Dr. Fernando Tormos-Aponte
Dr. Fernando Tormos-Aponte is a Postdoctoral Research Associate at the University of Maryland—Baltimore County School of Public Policy and Department of Political Science, a Research Fellow of the Southern Methodist University Latino Center for Leadership Development, and a Visiting Scholar at the Johns Hopkins University Department of Political Science. He earned his MA and PhD in political science from Purdue University, and a BA from the University of Puerto Rico, Río Piedras. Dr. Tormos-Aponte’s research focuses on how social movements overcome internal divisions and gain political influence. Tormos-Aponte’s work has appeared in Politics, Groups, and Identities, Environmental Policy and Governance, Alternautas, PS – Political Science & Politics, and in the edited volumes The Legacy of Second-Wave Feminism in American Politics and Gendered Mobilization and Intersectional Challenges.
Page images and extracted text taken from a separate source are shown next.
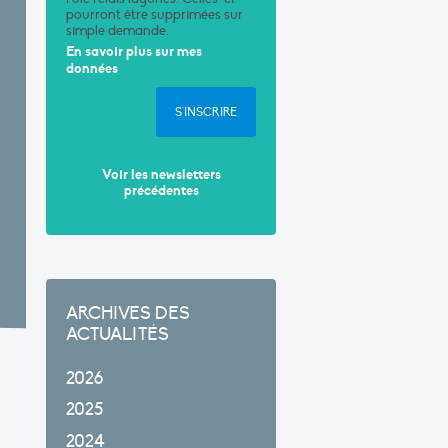
pourront être supprimées sur
simple demande.
En savoir plus sur mes
données
S'INSCRIRE
Voir les newsletters
précédentes
ARCHIVES DES
ACTUALITÉS
2026
2025
2024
Dr. Blake Francis is an ethicist and political philosopher, working to shape a better picture of the moral landscape of climate change. Should nations be held responsible for their emissions? Should major emitters of greenhouse gases make reparations for their actions? In his dissertation, “Wrongful Harm by Emitting: Individual and Collective Agents in the Context of Climate Change,” Blake argues that by emitting greenhouse gases some nations do wrongful harm that they ought to be held accountable for. In his current research, he considers the question of when nations’ emissions are morally justified. He is working to develop a moral framework for comparing the harmful effects of anthropogenic climate change with the benefits of current energy systems. Blake earned his Ph.D. in Philosophy from Stanford University. He has degrees in philosophy from Northern Arizona University (BA) and University of Montana (MA), where he also studied Forestry and Conservation. Before graduate school, Blake worked in wilderness management and trail construction with the US Forest Service in Arizona and Alaska.
Dr. Emily Yoon Perez earned her Ph.D. in English from the University of Maryland, College Park. She earned her M.A. in Humanities with a concentration in Literary Studies from the University of Texas at Dallas and her B.A. in English from Johns Hopkins University. Her research investigates transnational formations of race as represented in minority U.S. literatures, expanding the scope of American literature and American understandings of race from the national to the global. Her book project focuses on the migrations and intimacies of minority subjects, bringing together transnational literary studies, comparative racialization studies, postcolonial theory, and ethnic studies.